Sfatiamo anche questo falso mito: le donne che vanno in bici non sono pistard che si allenano per le Olimpiadi facendo squat con 150 kg sulle spalle. Il ciclismo quotidiano, il cicloturismo o l’allenamento su strada sono attività di resistenza aerobica. Pedalare tonifica i muscoli, asciuga il fisico, migliora il ritorno venoso (combattendo la ritenzione idrica) e abbassa il rischio di malattie cardiovascolari, ma non causa “ipertrofia” (l’ingrossamento muscolare) senza una dieta ipercalorica e un allenamento pesi specifico.
Il corpo femminile risponde alla bicicletta esattamente come dovrebbe: diventando più forte e resistente.

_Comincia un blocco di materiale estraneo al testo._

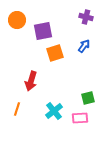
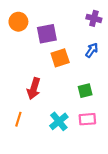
green square: (88, 98) -> (85, 91), moved
pink rectangle: (80, 118) -> (87, 119), moved

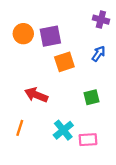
orange circle: (18, 22) -> (23, 34), moved
red arrow: (34, 88) -> (36, 95), turned 95
pink rectangle: (87, 119) -> (88, 140), moved

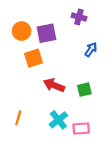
purple cross: (101, 20) -> (79, 17), moved
orange square: (64, 62) -> (33, 58), moved
red arrow: (36, 95) -> (54, 85), moved

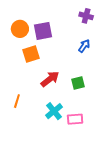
purple cross: (79, 17) -> (86, 16), moved
red arrow: (54, 85) -> (50, 79), turned 120
orange line: (18, 118) -> (17, 101), moved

L’unica vera controindicazione? L’indipendenza

Se guardiamo indietro, è evidente che tutte queste “preoccupazioni” non avevano nulla a che fare con la salute delle donne e tutto a che fare con il loro ruolo nella società. Ieri si inventavano malattie inesistenti, oggi si fa leva sulle insicurezze estetiche o si dipinge la strada come un luogo “troppo pericoloso” per le donne, dimenticando che il problema sono le infrastrutture assenti e la violenza motorizzata, non il genere di chi pedala.
La bicicletta ha insegnato alle donne che possono andare lontano, contare sulle proprie gambe, sporcarsi di fango, esplorare il mondo da sole e riparare una catena caduta senza dover chiedere il permesso a nessuno.
L’unico vero pericolo della bicicletta, ieri come oggi, è che rende chi pedala inarrestabile. Un effetto collaterale che, a conti fatti, rappresenta la cura migliore di tutte.
Buon 8 Marzo e buone pedalate a tutte le donne.
[Fonte]





















Facile mettersi dalla parte della ragione … purtroppo penso che nel futuro rideranno di noi, non tanto per no-vax e terra piatta, quanto per dipendenza da idrocarburi e totale ignoranza delle più semplici necessità umane (un tetto e cibo sano per tutti) e condizioni di lavoro degne con paghe degne.
Ma purtroppo ci fa comodo a tutti andare a fare la spesa al supermercato, più facile ridere dei terrapiattisti di chi rende la terra fertile un deserto (noi).
penso che tutte le epoche hanno avuto cose belle e cose brutte.
Visto col nostro occhio le preoccupazioni e le indicazioni di fine ottocento ci fanno sorridere, sarà così anche per chi guarderà al nostro periodo, basta pensare ai nostri no-vax, la terra è piatta, mai andati sulla luna, Lennon è vivo, ecc…ecc…
comunque sempre w le donne, senza di loro non ci sarebbe l’Umanità.